Robert Griffin III sharp during Redskins practice

RICHMOND, Va. -- His first day featured a mixture of good and bad throws. Robert Griffin III's second day, however, featured something good for the Redskins to see: no incompletions.

That is, at least not during the full-team work. Then again, he only missed on one throw during the 7-on-7 portion of practice.

It was an excellent showing from the fourth-year passer -- and even included one escape act. It's always tough to know if a quarterback would have been sacked on a play, but in this case Griffin extended a play, slipping out to his right and then, on the run, sidearming a ball to receiver Jamison Crowder just a little to his inside. It was back toward the middle, but it wasn't a dangerous throw because the area was wide open.

Griffin's first pass in 11-on-11 came off -- you guessed it -- play-action, after two straight Alfred Morris runs. The fake produced an open middle and DeSean Jackson caught a 15-yard pass. A nice ball from Griffin.

The Washington Redskins ran some screens, which always helps -- but those should be a big part of the offense this season. It was a screen to the left for Jackson. What I liked: Griffin's athleticism enables him to get off the pass quickly; also, left tackle Trent Williams' ability enables him to quickly get out, throw a key block and provide a lane for Jackson.

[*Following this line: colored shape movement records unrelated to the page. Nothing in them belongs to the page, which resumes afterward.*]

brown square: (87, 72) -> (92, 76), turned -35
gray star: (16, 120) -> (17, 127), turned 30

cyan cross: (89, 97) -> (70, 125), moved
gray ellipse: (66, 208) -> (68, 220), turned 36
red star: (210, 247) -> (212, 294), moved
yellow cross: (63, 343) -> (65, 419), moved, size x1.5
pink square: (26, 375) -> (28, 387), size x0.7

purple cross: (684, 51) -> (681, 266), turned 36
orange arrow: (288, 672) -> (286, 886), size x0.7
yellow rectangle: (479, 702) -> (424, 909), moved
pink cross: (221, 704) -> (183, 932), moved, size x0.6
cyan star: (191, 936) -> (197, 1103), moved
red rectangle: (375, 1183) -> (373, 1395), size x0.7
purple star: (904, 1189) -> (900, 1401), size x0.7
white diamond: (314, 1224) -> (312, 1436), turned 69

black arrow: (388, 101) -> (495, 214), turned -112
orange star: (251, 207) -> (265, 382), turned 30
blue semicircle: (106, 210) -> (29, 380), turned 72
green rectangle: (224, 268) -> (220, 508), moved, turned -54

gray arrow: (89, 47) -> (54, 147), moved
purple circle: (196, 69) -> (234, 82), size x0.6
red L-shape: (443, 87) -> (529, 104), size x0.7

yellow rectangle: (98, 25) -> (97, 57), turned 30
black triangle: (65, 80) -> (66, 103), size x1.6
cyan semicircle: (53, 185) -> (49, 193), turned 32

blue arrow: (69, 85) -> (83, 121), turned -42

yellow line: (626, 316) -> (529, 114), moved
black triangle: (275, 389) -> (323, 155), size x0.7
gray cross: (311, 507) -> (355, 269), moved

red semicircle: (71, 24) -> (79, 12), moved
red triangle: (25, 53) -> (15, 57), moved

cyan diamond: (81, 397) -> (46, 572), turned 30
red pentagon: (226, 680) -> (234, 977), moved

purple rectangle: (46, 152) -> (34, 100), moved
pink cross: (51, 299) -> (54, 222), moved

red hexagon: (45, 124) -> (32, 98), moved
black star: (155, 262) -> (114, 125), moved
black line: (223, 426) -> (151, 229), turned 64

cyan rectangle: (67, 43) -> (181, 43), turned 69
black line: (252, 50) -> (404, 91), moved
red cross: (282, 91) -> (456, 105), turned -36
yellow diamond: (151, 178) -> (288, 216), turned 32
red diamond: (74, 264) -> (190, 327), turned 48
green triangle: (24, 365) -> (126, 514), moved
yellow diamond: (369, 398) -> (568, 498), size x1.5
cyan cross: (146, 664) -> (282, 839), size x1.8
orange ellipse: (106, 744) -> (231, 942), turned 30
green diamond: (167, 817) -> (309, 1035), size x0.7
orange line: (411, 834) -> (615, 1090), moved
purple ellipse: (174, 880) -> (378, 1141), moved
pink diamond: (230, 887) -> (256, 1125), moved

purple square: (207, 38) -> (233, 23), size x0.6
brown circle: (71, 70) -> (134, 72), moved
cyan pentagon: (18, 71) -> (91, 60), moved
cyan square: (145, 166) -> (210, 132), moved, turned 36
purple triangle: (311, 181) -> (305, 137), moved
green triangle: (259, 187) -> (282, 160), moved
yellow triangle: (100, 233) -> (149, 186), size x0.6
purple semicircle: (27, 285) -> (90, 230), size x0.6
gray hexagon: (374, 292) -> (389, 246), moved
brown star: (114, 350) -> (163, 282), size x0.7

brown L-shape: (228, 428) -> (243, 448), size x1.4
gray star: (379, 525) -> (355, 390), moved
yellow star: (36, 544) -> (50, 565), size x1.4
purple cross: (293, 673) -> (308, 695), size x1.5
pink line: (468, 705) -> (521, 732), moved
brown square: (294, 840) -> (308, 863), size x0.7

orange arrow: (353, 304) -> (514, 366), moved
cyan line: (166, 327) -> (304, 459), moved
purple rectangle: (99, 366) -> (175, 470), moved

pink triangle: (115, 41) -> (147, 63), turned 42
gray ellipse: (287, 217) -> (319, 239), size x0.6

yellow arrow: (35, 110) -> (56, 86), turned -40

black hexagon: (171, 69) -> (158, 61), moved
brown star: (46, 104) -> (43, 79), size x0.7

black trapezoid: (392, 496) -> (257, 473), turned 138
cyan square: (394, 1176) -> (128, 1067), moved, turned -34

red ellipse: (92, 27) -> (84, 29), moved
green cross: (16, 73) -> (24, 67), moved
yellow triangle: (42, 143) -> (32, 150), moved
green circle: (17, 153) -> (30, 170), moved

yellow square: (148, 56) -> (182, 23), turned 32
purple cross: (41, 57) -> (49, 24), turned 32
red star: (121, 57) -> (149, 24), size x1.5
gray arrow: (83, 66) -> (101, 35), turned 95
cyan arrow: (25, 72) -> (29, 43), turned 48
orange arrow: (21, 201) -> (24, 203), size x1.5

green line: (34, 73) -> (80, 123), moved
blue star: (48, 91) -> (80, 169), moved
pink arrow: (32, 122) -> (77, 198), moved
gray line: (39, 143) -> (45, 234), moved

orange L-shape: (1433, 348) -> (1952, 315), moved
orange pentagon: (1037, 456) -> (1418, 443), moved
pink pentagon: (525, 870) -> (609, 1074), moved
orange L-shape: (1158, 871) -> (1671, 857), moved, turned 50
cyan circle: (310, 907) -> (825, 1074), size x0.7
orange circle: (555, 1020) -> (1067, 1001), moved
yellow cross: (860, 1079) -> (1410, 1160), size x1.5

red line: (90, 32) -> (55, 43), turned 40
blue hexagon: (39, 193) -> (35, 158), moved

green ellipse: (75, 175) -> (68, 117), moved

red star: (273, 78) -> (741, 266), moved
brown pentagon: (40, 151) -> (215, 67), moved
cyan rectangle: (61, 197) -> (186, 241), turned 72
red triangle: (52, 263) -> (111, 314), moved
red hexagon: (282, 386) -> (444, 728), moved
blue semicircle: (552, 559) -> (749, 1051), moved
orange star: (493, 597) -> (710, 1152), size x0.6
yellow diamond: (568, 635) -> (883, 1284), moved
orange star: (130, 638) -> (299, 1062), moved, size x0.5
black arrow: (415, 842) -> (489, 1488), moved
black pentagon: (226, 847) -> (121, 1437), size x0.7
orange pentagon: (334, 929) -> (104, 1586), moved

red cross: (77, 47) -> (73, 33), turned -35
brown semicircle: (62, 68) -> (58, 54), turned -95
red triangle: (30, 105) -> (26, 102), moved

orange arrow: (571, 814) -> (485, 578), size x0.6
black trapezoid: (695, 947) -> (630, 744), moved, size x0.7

On another play-action, both Jackson and Pierre Garcon were covered so Griffin dumped it over the middle to Morris. Again: I would expect some quick dump-offs from the quarterbacks this season. It's just smart. I saw it again later when Griffin, off a five-step drop, dumped it off to Morris. Another screen followed, this time to Chris Thompson.

It also seemed Griffin was getting through progressions, moving off targets and finding secondary options. Saw that a few times. And the one time he was definitely sacked occurred when no one was open. Not every throw was downfield, but that's not how the game works anyway. What the Redskins need from Griffin is someone who can operate the offense, avoid negative plays and move the chains. That's what he did Friday.